(Transcribed page contents)
§
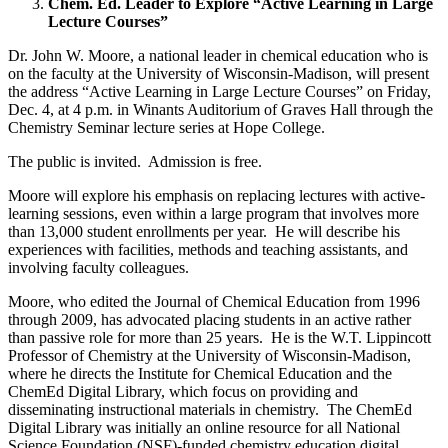
Chem. Ed. Leader to Explore “Active Learning in Large
Lecture Courses”
Dr. John W. Moore, a national leader in chemical education who is
on the faculty at the University of Wisconsin-Madison, will present
the address “Active Learning in Large Lecture Courses” on Friday,
Dec. 4, at 4 p.m. in Winants Auditorium of Graves Hall through the
Chemistry Seminar lecture series at Hope College.
The public is invited. Admission is free.
Moore will explore his emphasis on replacing lectures with active-
learning sessions, even within a large program that involves more
than 13,000 student enrollments per year. He will describe his
experiences with facilities, methods and teaching assistants, and
involving faculty colleagues.
Moore, who edited the Journal of Chemical Education from 1996
through 2009, has advocated placing students in an active rather
than passive role for more than 25 years. He is the W.T. Lippincott
Professor of Chemistry at the University of Wisconsin-Madison,
where he directs the Institute for Chemical Education and the
ChemEd Digital Library, which focus on providing and
disseminating instructional materials in chemistry. The ChemEd
Digital Library was initially an online resource for all National
Science Foundation (NSF)-funded chemistry education digital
§
REQUIREMENT: Each line above, from the one that contains "where he directs" to the last line of the records, should be repeated exactly. Leave out all others.

EXPECTED ANSWER:
where he directs the Institute for Chemical Education and the
ChemEd Digital Library, which focus on providing and
disseminating instructional materials in chemistry. The ChemEd
Digital Library was initially an online resource for all National
Science Foundation (NSF)-funded chemistry education digital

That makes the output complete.